- _WHAT TO DO_
From the line with "Lei de Acesso à Informação" onward, reproduce each line of the entries exactly, ending at the last one, and add nothing.

[Items listed in a dataset]

⁂

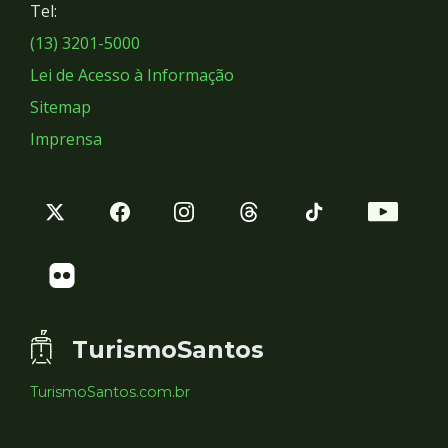
Tel:
Sociais
(13) 3201-5000
Lei de Acesso à Informação
Sitemap
Imprensa
TurismoSantos
TurismoSantos.com.br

⁂

- _ANSWER BELOW_
Lei de Acesso à Informação
Sitemap
Imprensa
TurismoSantos
TurismoSantos.com.br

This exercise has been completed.